June, 21 2012, 12:47pm EDT
For Immediate Release
Contact:
James Turner, Greenpeace USA - 415 812 1142 / james.turner@greenpeace.org
Global Stars Launch Campaign to Save the Arctic
Greenpeace to plant a million names on seabed beneath the pole
WASHINGTON
Rock stars, Hollywood actors, Polar explorers, business leaders and environmentalists have joined forces to launch an unprecedented bid for a global sanctuary in the Arctic. The group is demanding that oil drilling and unsustainable fishing be banned in Arctic waters, just as Shell prepares to begin exploratory drilling in Alaska this summer.
Sir Paul McCartney, Jack White, Penelope Cruz, Robert Redford, Edward Norton, boy band One Direction and dozens of other famous names are demanding that the uninhabited area around the North Pole be legally protected by the UN and made off-limits to polluters.

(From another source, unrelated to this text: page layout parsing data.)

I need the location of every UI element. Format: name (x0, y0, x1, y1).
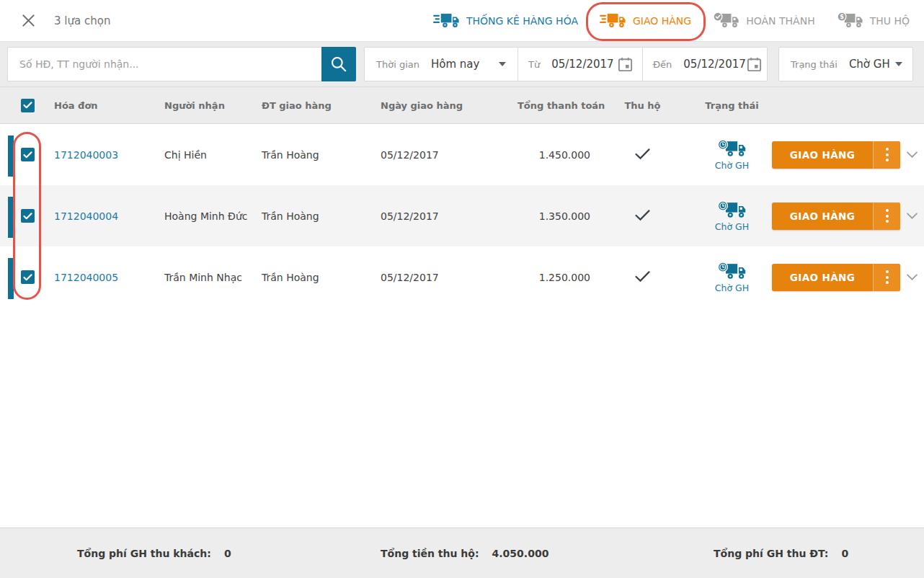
tab-giao-hang[interactable]: GIAO HÀNG (600, 12, 691, 30)
truck-clock-icon (717, 262, 747, 281)
status-cell: Chờ GH (692, 262, 772, 293)
time-range-dropdown[interactable]: Thời gian Hôm nay (365, 48, 517, 81)
filter-bar: Thời gian Hôm nay Từ 05/12/2017 Đến 05/1… (0, 42, 924, 86)
status-label: Chờ GH (715, 221, 749, 232)
tab-label: THU HỘ (870, 15, 910, 27)
total-amount: 1.350.000 (517, 210, 593, 222)
cod-collected-check-icon (634, 209, 651, 221)
tab-label: GIAO HÀNG (633, 15, 691, 27)
deliver-button-label: GIAO HÀNG (772, 203, 873, 230)
status-label: Chờ GH (715, 283, 749, 293)
tab-thong-ke-hang-hoa[interactable]: THỐNG KÊ HÀNG HÓA (433, 12, 578, 30)
recipient-name: Hoàng Minh Đức (164, 210, 262, 222)
to-date-value: 05/12/2017 (683, 58, 745, 71)
calendar-icon[interactable] (746, 56, 763, 73)
row-checkbox[interactable] (21, 148, 35, 161)
delivery-management-screen: 3 lựa chọn THỐNG KÊ HÀNG HÓA (0, 0, 924, 578)
tab-thu-ho[interactable]: $ THU HỘ (837, 12, 910, 30)
column-header-cod: Thu hộ (593, 100, 692, 111)
search-icon (329, 55, 348, 74)
delivery-date: 05/12/2017 (381, 272, 517, 283)
deliver-button[interactable]: GIAO HÀNG (772, 264, 900, 291)
calendar-icon[interactable] (617, 56, 634, 73)
column-header-total: Tổng thanh toán (517, 100, 593, 111)
deliver-button[interactable]: GIAO HÀNG (772, 141, 900, 169)
column-header-status: Trạng thái (692, 100, 772, 111)
column-header-date: Ngày giao hàng (381, 100, 517, 111)
truck-clock-icon (717, 139, 747, 159)
deliver-button-label: GIAO HÀNG (772, 264, 873, 291)
more-options-button[interactable] (873, 203, 900, 230)
partner-fee-label: Tổng phí GH thu ĐT: (714, 548, 828, 559)
tab-hoan-thanh[interactable]: HOÀN THÀNH (713, 12, 814, 30)
truck-clock-icon (717, 200, 747, 220)
row-checkbox[interactable] (21, 270, 35, 284)
deliver-button[interactable]: GIAO HÀNG (772, 203, 900, 230)
status-cell: Chờ GH (692, 139, 772, 171)
time-label: Thời gian (376, 59, 419, 70)
search-input[interactable] (7, 47, 321, 81)
check-icon (23, 151, 32, 159)
expand-row-button[interactable] (907, 213, 918, 219)
selected-row-accent (8, 135, 14, 177)
status-filter-value: Chờ GH (849, 58, 890, 71)
status-label: Chờ GH (715, 160, 749, 171)
chevron-down-icon (499, 62, 506, 66)
invoice-number-link[interactable]: 1712040004 (54, 210, 118, 222)
column-header-recipient: Người nhận (164, 100, 262, 111)
delivery-tabs: THỐNG KÊ HÀNG HÓA GIAO HÀNG HOÀN T (433, 12, 910, 30)
partner-fee-value: 0 (841, 548, 848, 559)
svg-text:$: $ (840, 13, 844, 20)
table-header-row: Hóa đơn Người nhận ĐT giao hàng Ngày gia… (0, 86, 924, 124)
from-date-field[interactable]: Từ 05/12/2017 (517, 48, 642, 81)
chevron-down-icon (907, 274, 918, 280)
status-filter-label: Trạng thái (791, 59, 838, 70)
invoice-number-link[interactable]: 1712040003 (54, 149, 118, 161)
delivery-date: 05/12/2017 (381, 149, 517, 161)
invoice-number-link[interactable]: 1712040005 (54, 272, 118, 283)
summary-footer: Tổng phí GH thu khách: 0 Tổng tiền thu h… (0, 528, 924, 578)
selection-count-label: 3 lựa chọn (54, 14, 110, 27)
cod-total-label: Tổng tiền thu hộ: (381, 548, 479, 559)
table-body: 1712040003 Chị Hiền Trần Hoàng 05/12/201… (0, 124, 924, 308)
date-filter-box: Thời gian Hôm nay Từ 05/12/2017 Đến 05/1… (364, 47, 768, 81)
customer-fee-value: 0 (224, 548, 231, 559)
delivery-partner-name: Trần Hoàng (262, 149, 381, 161)
tab-label: HOÀN THÀNH (746, 15, 814, 27)
truck-dollar-icon: $ (837, 12, 863, 30)
cod-collected-check-icon (634, 148, 651, 160)
chevron-down-icon (907, 213, 918, 219)
from-label: Từ (528, 59, 540, 70)
select-all-checkbox[interactable] (21, 99, 35, 112)
table-row: 1712040004 Hoàng Minh Đức Trần Hoàng 05/… (0, 185, 924, 246)
status-filter-dropdown[interactable]: Trạng thái Chờ GH (778, 47, 913, 81)
deliver-button-label: GIAO HÀNG (772, 141, 873, 169)
close-icon (22, 14, 35, 27)
column-header-phone: ĐT giao hàng (262, 100, 381, 111)
to-date-field[interactable]: Đến 05/12/2017 (642, 48, 767, 81)
delivery-partner-name: Trần Hoàng (262, 210, 381, 222)
customer-fee-summary: Tổng phí GH thu khách: 0 (77, 548, 231, 559)
truck-dispatch-icon (433, 12, 460, 30)
expand-row-button[interactable] (907, 274, 918, 280)
delivery-partner-name: Trần Hoàng (262, 272, 381, 283)
total-amount: 1.450.000 (517, 149, 593, 161)
selected-row-accent (8, 197, 14, 238)
expand-row-button[interactable] (907, 151, 918, 158)
time-value: Hôm nay (431, 58, 479, 71)
total-amount: 1.250.000 (517, 272, 593, 283)
column-header-invoice: Hóa đơn (54, 100, 164, 111)
status-cell: Chờ GH (692, 200, 772, 232)
to-label: Đến (653, 59, 672, 70)
row-checkbox[interactable] (21, 209, 35, 223)
more-options-button[interactable] (873, 141, 900, 169)
chevron-down-icon (907, 151, 918, 158)
cod-collected-check-icon (634, 270, 651, 283)
more-options-button[interactable] (873, 264, 900, 291)
recipient-name: Trần Minh Nhạc (164, 272, 262, 283)
close-selection-button[interactable] (20, 13, 36, 29)
search-group (7, 47, 356, 81)
truck-check-icon (713, 12, 739, 30)
delivery-date: 05/12/2017 (381, 210, 517, 222)
search-button[interactable] (321, 47, 356, 81)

The figures from across the world include Radiohead, The Red Hot Chili Peppers, Emily Blunt, Baaba Maal, Javier Bardem, Slumdog Millionaire star Dev Patel and some of China's most famous musicians. The list includes nine Oscar winners, ten Golden Globe winners and five Grammy Award winners (details below).
Theirs are among the first one hundred names to be written on an Arctic Scroll, which was launched by Greenpeace today at the Rio Earth Summit. When a million others add their own names Greenpeace will embark on an expedition to plant it on the seabed at the North Pole, 2.5 miles beneath the ice. The spot will be marked by a Flag for the Future designed by the youth of the world. The Greenpeace ship Esperanza is currently in Alaska preparing to shadow Shell's oil rigs as they make their way North.
Right now the huge expanse around the pole belongs to all of us, because it's defined in international law as the high seas, and underneath it is the deep seabed which is the common heritage of all mankind. But as temperatures rise and the ice melts the Arctic nations are making territorial claims on the seabed so they can open the door to the oil giants. Arctic sea ice has retreated dramatically in recent years and scientists say the North Pole could soon be ice free. (1)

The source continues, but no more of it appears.